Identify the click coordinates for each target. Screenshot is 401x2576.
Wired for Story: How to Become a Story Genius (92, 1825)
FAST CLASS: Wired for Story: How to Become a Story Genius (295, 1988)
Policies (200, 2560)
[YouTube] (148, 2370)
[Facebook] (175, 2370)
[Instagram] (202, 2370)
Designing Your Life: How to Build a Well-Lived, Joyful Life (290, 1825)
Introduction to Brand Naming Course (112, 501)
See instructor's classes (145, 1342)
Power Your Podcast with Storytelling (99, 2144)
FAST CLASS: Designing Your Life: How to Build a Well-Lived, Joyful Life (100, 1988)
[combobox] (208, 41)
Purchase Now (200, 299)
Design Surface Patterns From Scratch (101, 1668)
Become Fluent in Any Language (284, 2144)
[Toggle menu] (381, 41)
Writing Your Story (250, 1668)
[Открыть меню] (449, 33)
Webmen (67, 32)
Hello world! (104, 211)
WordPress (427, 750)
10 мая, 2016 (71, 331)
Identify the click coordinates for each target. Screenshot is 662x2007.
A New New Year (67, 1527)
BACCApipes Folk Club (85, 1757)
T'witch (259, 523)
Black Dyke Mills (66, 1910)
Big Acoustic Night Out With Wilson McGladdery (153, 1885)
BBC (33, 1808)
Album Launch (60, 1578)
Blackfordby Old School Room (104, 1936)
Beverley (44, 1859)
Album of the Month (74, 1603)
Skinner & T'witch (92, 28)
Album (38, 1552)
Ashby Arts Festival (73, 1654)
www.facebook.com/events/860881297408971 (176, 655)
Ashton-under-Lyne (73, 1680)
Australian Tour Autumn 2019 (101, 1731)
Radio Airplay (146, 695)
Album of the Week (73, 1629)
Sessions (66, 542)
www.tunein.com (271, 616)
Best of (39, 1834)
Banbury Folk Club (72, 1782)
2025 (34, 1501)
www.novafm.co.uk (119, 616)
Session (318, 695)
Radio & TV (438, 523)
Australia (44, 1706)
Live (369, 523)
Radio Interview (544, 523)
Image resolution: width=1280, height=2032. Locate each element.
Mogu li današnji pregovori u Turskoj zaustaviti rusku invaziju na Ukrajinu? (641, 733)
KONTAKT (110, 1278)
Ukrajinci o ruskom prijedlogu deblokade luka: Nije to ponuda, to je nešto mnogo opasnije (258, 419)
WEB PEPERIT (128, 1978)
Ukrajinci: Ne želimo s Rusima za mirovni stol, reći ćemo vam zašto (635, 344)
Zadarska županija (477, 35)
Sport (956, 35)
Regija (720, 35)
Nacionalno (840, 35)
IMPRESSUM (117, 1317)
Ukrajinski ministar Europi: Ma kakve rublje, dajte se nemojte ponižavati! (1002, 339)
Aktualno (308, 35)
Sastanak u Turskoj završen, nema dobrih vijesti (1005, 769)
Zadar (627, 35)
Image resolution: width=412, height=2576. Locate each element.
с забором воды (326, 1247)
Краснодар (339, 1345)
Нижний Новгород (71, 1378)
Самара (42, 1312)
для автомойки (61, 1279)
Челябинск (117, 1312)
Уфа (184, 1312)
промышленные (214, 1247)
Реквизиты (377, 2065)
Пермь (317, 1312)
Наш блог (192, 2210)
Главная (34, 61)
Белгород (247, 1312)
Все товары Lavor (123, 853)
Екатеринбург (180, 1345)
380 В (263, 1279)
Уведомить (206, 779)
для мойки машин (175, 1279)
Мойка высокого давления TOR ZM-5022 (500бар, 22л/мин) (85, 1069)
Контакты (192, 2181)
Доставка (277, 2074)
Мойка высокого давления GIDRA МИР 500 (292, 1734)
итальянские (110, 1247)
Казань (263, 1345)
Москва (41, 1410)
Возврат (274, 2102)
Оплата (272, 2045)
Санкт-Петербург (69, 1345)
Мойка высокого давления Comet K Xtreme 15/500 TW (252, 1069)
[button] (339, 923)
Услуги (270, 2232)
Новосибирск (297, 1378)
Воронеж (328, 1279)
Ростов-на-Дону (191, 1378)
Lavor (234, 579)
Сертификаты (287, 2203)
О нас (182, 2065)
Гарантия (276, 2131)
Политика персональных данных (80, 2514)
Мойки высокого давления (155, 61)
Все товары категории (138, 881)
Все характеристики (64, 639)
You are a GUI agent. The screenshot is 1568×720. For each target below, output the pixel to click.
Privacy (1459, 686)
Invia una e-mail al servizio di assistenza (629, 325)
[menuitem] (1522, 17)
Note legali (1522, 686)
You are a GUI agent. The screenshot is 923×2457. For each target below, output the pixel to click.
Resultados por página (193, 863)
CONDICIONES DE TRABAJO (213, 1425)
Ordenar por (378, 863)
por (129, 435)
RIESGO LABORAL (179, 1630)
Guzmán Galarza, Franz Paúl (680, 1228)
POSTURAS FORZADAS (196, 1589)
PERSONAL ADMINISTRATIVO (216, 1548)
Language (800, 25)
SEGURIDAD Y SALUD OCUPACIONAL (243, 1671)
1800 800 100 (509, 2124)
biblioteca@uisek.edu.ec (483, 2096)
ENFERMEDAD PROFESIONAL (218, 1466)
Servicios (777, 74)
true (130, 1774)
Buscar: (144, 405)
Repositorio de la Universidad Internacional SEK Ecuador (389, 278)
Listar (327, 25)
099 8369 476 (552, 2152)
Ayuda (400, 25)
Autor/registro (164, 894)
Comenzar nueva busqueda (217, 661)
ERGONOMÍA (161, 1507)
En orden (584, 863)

Problem statement
The expected answer is an exact copy of the lines above, beginning at the line with "IMPRESSUM (117, 1317)" and ending at the line with "Мойка высокого давления Comet", with both ends in.

Solution to this task
IMPRESSUM (117, 1317)
Ukrajinski ministar Europi: Ma kakve rublje, dajte se nemojte ponižavati! (1002, 339)
Aktualno (308, 35)
Sastanak u Turskoj završen, nema dobrih vijesti (1005, 769)
Zadar (627, 35)
Image resolution: width=412, height=2576. Locate each element.
с забором воды (326, 1247)
Краснодар (339, 1345)
Нижний Новгород (71, 1378)
Самара (42, 1312)
для автомойки (61, 1279)
Челябинск (117, 1312)
Уфа (184, 1312)
промышленные (214, 1247)
Реквизиты (377, 2065)
Пермь (317, 1312)
Наш блог (192, 2210)
Главная (34, 61)
Белгород (247, 1312)
Все товары Lavor (123, 853)
Екатеринбург (180, 1345)
380 В (263, 1279)
Уведомить (206, 779)
для мойки машин (175, 1279)
Мойка высокого давления TOR ZM-5022 (500бар, 22л/мин) (85, 1069)
Контакты (192, 2181)
Доставка (277, 2074)
Мойка высокого давления GIDRA МИР 500 (292, 1734)
итальянские (110, 1247)
Казань (263, 1345)
Москва (41, 1410)
Возврат (274, 2102)
Оплата (272, 2045)
Санкт-Петербург (69, 1345)
Мойка высокого давления Comet K Xtreme 15/500 TW (252, 1069)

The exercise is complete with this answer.